Following your diabetes management plan by:
- Taking medicines as directed
- Using insulin as directed, if needed
- Eating to manage blood sugar level
- Exercising to lower and help the body use blood sugar
- Testing blood-sugar levels regularly
- Testing urine for ketone levels regularly
- Regular healthcare follow-up to evaluate diabetes control and rule out or treat other risk factors, such as high blood pressure
Better control of blood sugar slows the onset and progression of retinopathy and lessens the need for laser surgery for severe retinopathy.
- Changes in the blood vessels of the retina cause diabetic retinopathy. Retinal blood vessels may swell and leak fluid or new blood vessels may grow on the surface of the retina. These changes may result in vision loss or blindness.

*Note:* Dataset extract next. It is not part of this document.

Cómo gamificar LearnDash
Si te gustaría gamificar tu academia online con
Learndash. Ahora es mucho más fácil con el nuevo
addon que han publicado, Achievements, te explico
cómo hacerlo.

- Anyone with diabetes is at risk for diabetic retinopathy. The longer you have diabetes, the more likely you are to develop diabetic retinopathy.
- Treatment for diabetic retinopathy may include laser surgery and vitrectomy (removing the jelly-like substance from the center of the eye and replacing it with a saline solution).
- Better control of blood sugar slows the onset and progression of retinopathy and lessens the need for laser surgery for severe retinopathy.
Tips to help you get the most from a visit to your healthcare provider:
- Know the reason for your visit and what you want to happen.
- Before your visit, write down questions you want answered.
- Bring someone with you to help you ask questions and remember what your provider tells you.
- At the visit, write down the name of a new diagnosis, and any new medicines, treatments, or tests. Also write down any new instructions your provider gives you.
- Know why a new medicine or treatment is prescribed, and how it will help you. Also know what the side effects are.
- Ask if your condition can be treated in other ways.
- Know why a test or procedure is recommended and what the results could mean.
- Know what to expect if you do not take the medicine or have the test or procedure.
- If you have a follow-up appointment, write down the date, time, and purpose for that visit.
- Know how you can contact your provider if you have questions.